■ **What you have to do**
Each line of the records below that holds "view" should be returned.

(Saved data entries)
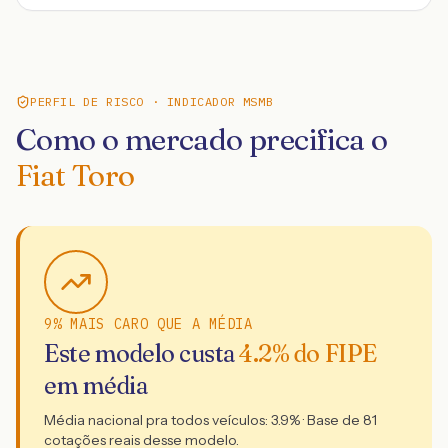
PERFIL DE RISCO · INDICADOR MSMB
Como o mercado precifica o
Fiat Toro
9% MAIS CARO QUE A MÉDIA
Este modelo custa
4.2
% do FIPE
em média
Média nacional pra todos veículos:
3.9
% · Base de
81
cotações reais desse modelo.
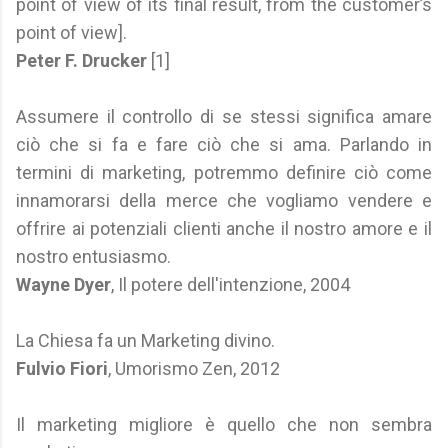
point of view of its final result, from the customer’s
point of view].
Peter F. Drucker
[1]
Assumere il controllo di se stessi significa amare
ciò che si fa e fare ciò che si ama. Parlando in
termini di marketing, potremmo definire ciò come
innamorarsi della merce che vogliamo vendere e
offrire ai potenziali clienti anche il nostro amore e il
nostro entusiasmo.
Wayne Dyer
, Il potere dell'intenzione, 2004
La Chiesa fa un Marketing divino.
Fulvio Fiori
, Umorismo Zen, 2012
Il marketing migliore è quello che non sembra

==

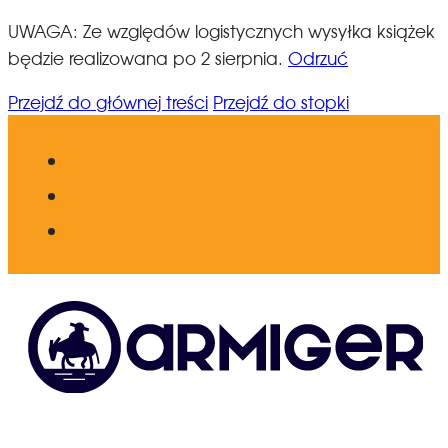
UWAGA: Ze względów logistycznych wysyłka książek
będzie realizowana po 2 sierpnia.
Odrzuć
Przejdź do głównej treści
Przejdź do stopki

■ **Completed exercise**
point of view of its final result, from the customer’s
point of view].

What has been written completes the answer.